Even if a first home buyer creates a newly formed household, coming from previous homeowning households and not directly from the rental sector (like young adults moving out of a family home), this still removes the demand for housing from those people, regardless of where they would have alternatively been housed.
If you don’t believe this housing math, we can directly check whether landlord sales as a share of all sales is predictive of rental increases using the chart below, where I have matched CoreLogic data on landlords (investors) as a share of new sale listings and SQM Research data on asking rents for Australia’s capital cities.
Until mid-2021, the relationship was negative — a higher proportion of landlord sales was related to lower rental growth. Perhaps that’s because investors sell more when rents are falling.
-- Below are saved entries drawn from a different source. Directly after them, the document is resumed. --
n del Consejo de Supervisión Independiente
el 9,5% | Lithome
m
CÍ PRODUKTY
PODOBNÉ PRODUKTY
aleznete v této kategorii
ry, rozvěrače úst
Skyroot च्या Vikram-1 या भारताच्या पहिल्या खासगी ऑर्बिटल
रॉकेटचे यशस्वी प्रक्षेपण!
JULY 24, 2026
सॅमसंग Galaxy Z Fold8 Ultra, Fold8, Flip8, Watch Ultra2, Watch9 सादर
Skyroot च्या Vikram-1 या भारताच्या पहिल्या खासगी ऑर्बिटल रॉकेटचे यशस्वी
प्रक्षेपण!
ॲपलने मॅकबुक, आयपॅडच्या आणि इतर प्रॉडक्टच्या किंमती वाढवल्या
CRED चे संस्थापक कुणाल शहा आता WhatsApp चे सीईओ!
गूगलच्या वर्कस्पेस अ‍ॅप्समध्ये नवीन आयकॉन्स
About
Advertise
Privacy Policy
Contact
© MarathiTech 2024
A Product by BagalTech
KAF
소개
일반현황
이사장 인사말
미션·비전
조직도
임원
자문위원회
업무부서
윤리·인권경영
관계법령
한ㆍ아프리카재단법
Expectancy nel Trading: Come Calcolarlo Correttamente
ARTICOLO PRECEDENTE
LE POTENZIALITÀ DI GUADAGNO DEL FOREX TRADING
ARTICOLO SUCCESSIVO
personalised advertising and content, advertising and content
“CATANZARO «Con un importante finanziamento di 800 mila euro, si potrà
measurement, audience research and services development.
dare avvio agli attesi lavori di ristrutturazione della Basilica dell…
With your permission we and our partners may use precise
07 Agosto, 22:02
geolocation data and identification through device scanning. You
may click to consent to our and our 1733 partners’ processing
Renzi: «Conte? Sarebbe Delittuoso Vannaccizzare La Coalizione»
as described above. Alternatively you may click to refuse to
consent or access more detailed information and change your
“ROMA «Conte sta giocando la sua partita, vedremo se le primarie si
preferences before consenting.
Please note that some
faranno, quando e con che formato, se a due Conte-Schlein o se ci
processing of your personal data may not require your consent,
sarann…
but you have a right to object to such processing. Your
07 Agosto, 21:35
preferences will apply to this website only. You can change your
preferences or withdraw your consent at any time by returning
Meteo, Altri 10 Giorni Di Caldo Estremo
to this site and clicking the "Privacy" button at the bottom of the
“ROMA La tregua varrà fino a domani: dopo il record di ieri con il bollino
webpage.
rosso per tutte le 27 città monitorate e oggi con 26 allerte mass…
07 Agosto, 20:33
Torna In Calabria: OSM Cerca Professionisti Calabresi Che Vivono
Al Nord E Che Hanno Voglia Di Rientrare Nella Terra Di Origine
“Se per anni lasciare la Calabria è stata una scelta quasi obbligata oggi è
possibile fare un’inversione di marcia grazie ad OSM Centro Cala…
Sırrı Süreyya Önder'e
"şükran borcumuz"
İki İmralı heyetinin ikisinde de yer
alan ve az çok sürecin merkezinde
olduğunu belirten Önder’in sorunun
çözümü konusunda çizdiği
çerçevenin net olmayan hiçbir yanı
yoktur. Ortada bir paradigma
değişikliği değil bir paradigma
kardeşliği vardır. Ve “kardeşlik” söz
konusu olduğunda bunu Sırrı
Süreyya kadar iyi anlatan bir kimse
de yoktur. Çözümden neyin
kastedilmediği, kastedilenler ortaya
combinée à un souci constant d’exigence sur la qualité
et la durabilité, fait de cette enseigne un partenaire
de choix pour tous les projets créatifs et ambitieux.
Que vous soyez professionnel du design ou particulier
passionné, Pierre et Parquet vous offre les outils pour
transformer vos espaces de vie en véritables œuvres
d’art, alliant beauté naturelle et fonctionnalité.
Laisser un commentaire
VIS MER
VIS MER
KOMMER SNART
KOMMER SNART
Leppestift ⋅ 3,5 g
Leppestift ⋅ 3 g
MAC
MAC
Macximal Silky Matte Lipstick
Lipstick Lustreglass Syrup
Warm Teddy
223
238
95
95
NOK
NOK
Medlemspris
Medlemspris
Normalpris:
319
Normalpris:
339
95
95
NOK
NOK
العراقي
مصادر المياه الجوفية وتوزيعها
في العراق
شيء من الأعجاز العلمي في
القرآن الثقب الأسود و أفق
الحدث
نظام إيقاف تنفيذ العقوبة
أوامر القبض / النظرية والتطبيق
After a clear cyclical change in the second half of 2021, the same negative relationship is there in the last two years of data.
Overall, this data doesn’t provide any evidence for the idea that more landlords selling is related to higher rents. Which is exactly what we would expect based on the simple housing math I discussed above.
It should be a puzzle that so many people can’t do this simple math and seem to want both more homeownership and more landlords and rental housing. Sure, build more homes. But increasing the ratio of homeownership to rental out of the stock of homes means changing ownership patterns, and that means landlords selling on balance.